Return every line from the records below in which the word "over" is found.

Segment Open

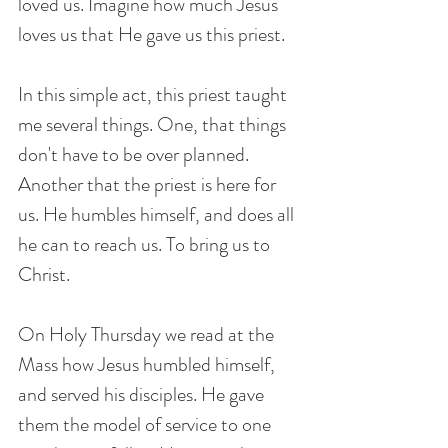
loved us. Imagine how much Jesus 
loves us that He gave us this priest.
In this simple act, this priest taught 
me several things. One, that things 
don't have to be over planned. 
Another that the priest is here for 
us. He humbles himself, and does all 
he can to reach us. To bring us to 
Christ. 
On Holy Thursday we read at the 
Mass how Jesus humbled himself, 
and served his disciples. He gave 
them the model of service to one 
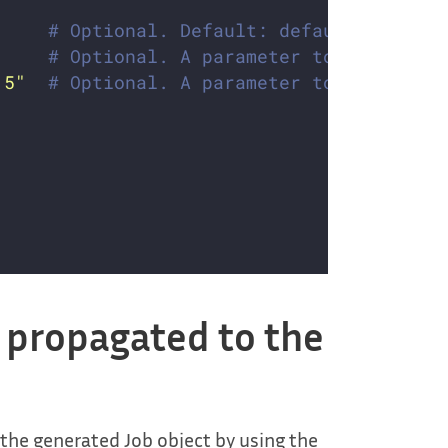
# Optional. Default: default. Which 
# Optional. A parameter to optimize 
.5"
# Optional. A parameter to optimize 
g propagated to the
 the generated Job object by using the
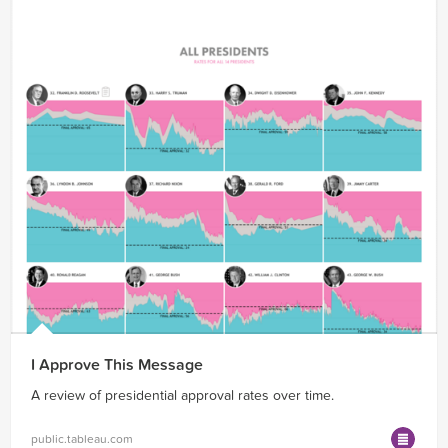
I Approve This Message
A review of presidential approval rates over time.
public.tableau.com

Segment Closed

* Exercise result
don't have to be over planned. 
A review of presidential approval rates over time.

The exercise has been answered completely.